You can see the same dynamic at work throughout Hillbilly Elegy. Vance says that the poor are poor because they use drugs, lazy, and come from broken homes. But there are lots of lazy rich people—just look at Donald Trump. There are lots of rich people who use drugs too; in the recent bestseller Stealing Fire, Jamie Wheal and Steven Kotler boast about all the billionaires they've seen doing psychedelics at Burning Man. There's no shortage of rich people who get divorced.

Of course, when you're poor, fucking up tends to have much more dire consequences. Losing a job when you're wealthy is a mere blip in your career, rather than a devastating life-destroying event pushing you to homelessness. Do drugs when you're rich and you're celebrated for your open-mindedness; do them when you're poor and you can go to jail. Divorce can be difficult when you have resources, but it's shattering when you have none.

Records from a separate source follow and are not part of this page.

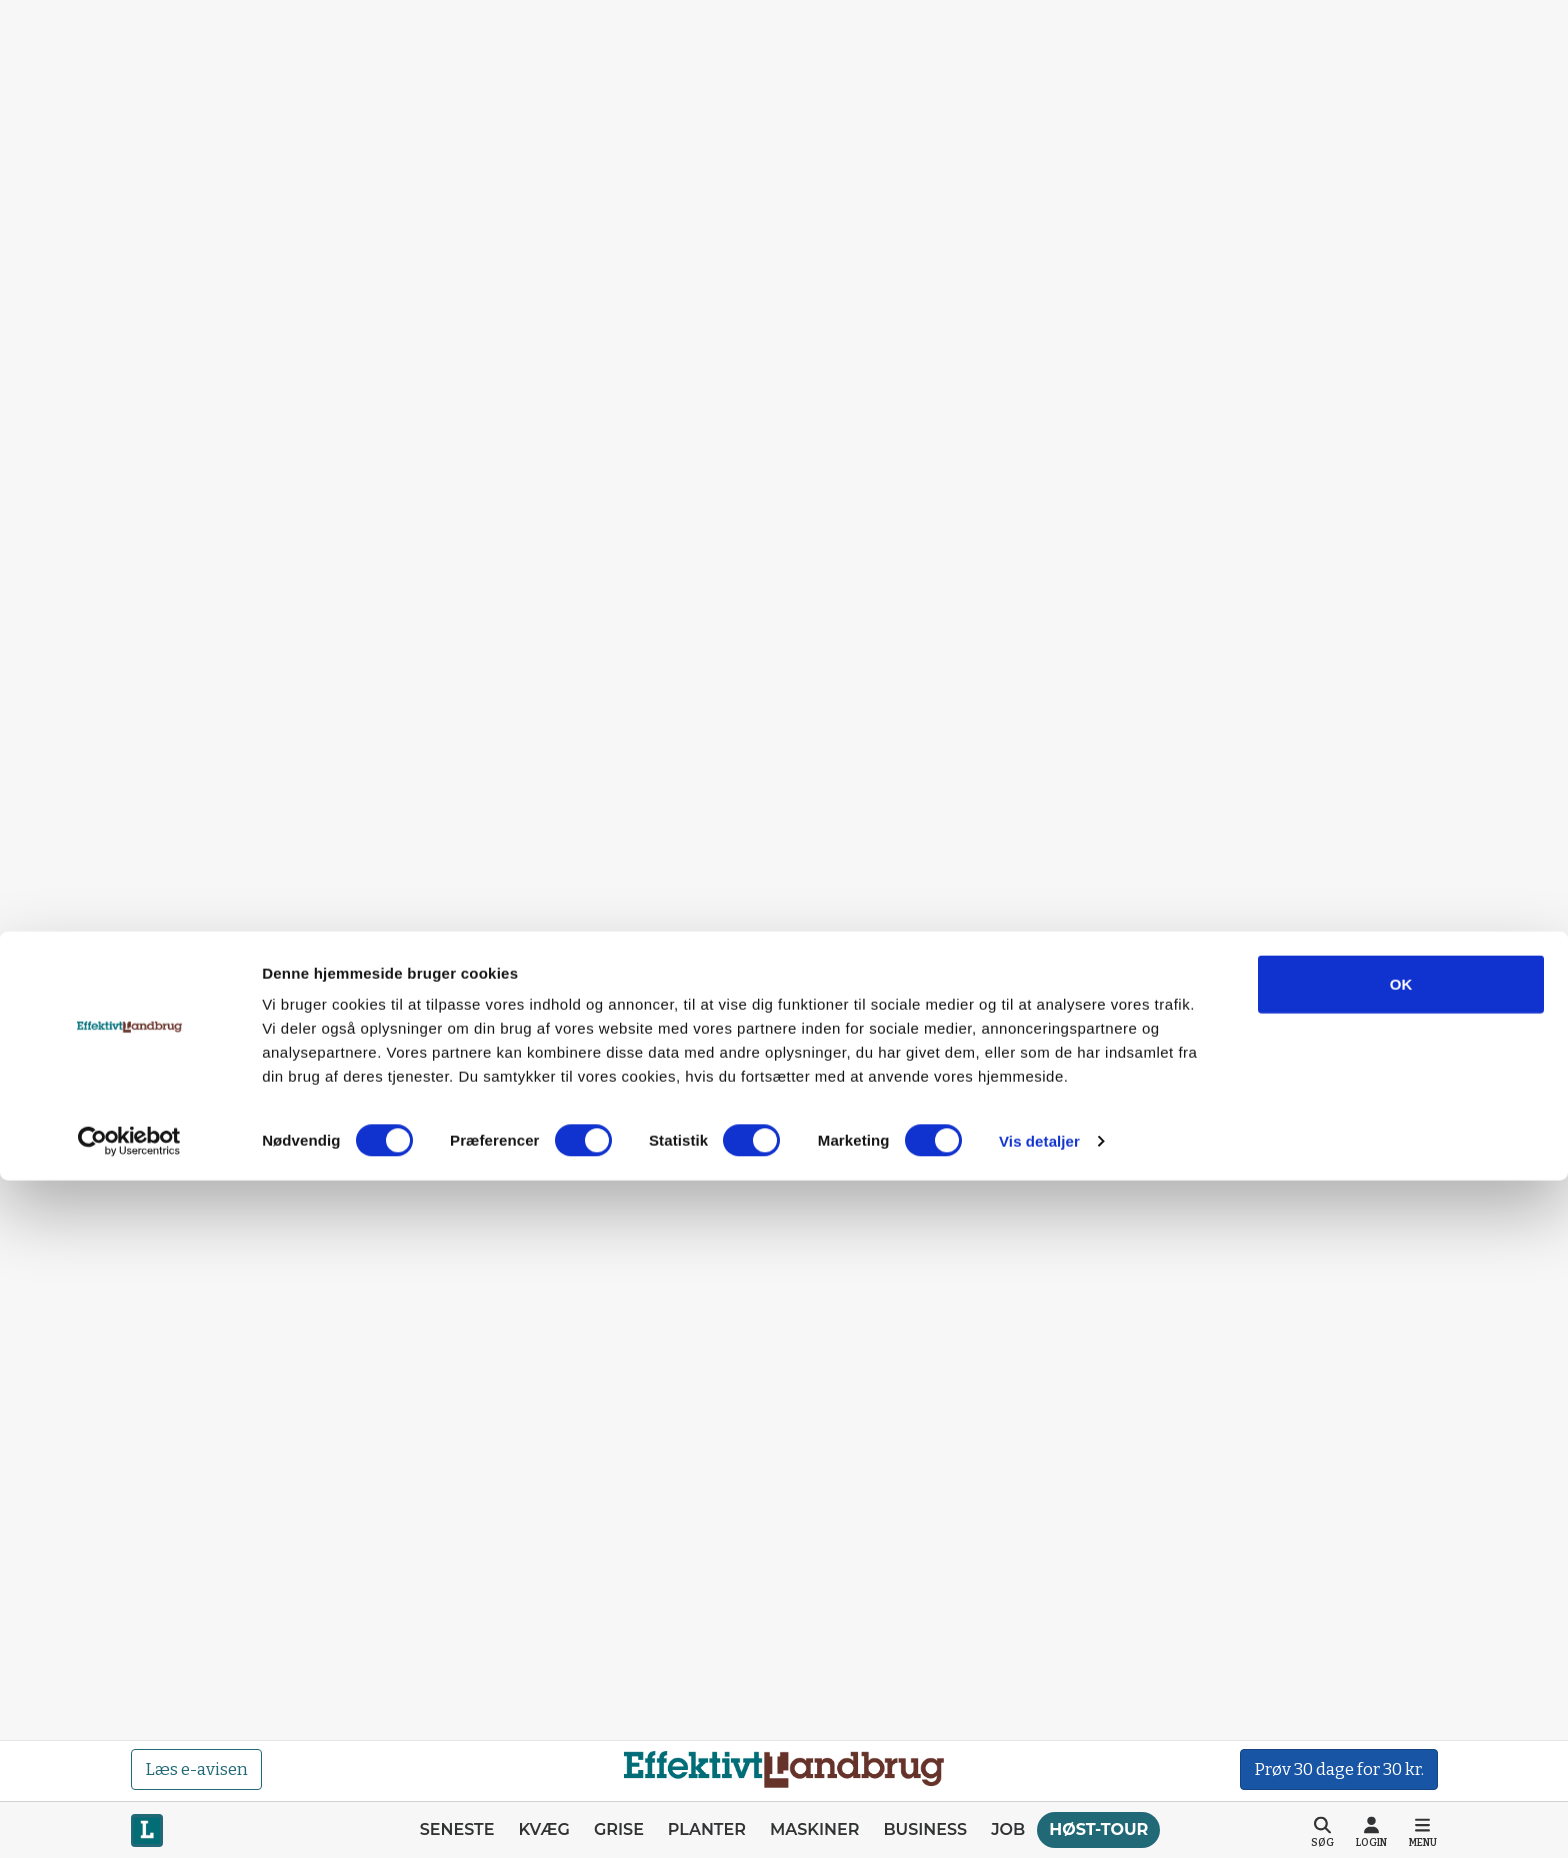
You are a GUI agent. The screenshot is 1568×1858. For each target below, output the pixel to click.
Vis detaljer (1039, 1818)
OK (1401, 1661)
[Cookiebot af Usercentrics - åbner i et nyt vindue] (129, 1819)
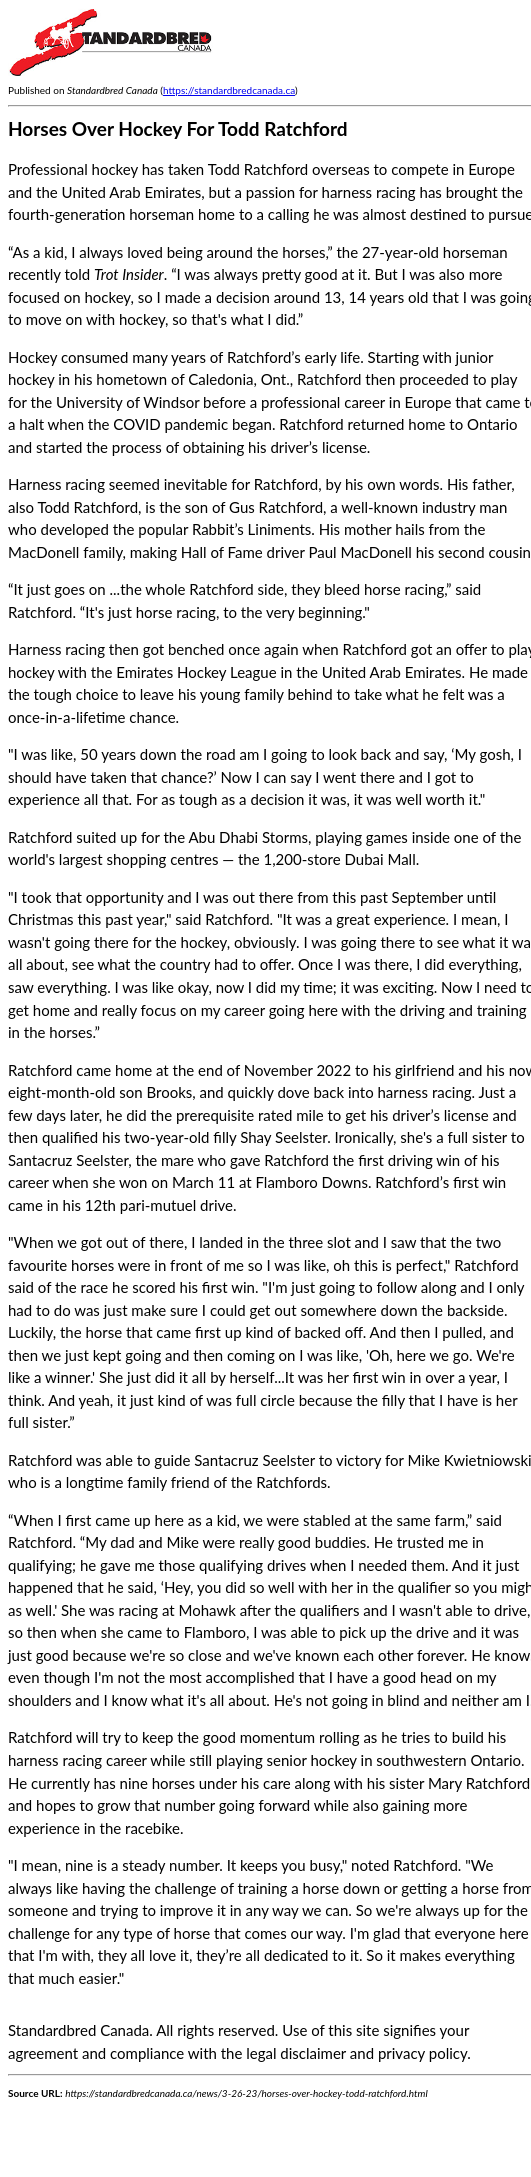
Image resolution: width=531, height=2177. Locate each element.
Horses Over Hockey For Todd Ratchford (178, 128)
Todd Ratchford (258, 169)
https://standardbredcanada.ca (229, 90)
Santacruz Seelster (254, 1460)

It's easy to say that the problem with the poor is that they lack virtue—until you look at the lazy, incompetent bastards who fill the ranks of the middle-class and the rich. Most people are, sporadically or consistently, slothful, stupid, reckless and mean. Humans don’t always optimize their time and life choices perfectly. Sometimes they don't want to load the fucking tile. Sometimes they play Tetris on work time. Humans aren't drones.

Poverty can lead to trauma, anxiety, stress, and counterproductive coping mechanisms. But the cause of poverty isn't a moral failing. It’s not having enough money. Humans are imperfect; everyone has moral failings—me, you, even J.D. Vance. But some people have a trust fund safety net to catch them when they fall, and others don't. It's not Bob who's the moral monster. It's a system that expects endless, grinding work from those on the bottom, and gives the profits to people who barely lift a finger, much less a tile, over the whole course of their lives. 

Discussion
  • Or you can call it Hillbilly Ellie Mae. J.D. Vance nailed himself an Atlantic magazine in-crowd pleaser with his pitch-perfect title. There’s something for almost everyone - Hillbilly for slurring the last deplorable underclass - Elegy for old English majors and their adult English major/Coffee Studies minor children living in the basement, who may have never read Gray’s elegy but instinctively intuit rigorous pastoral contemplation chased with a latte. In other words, yecch.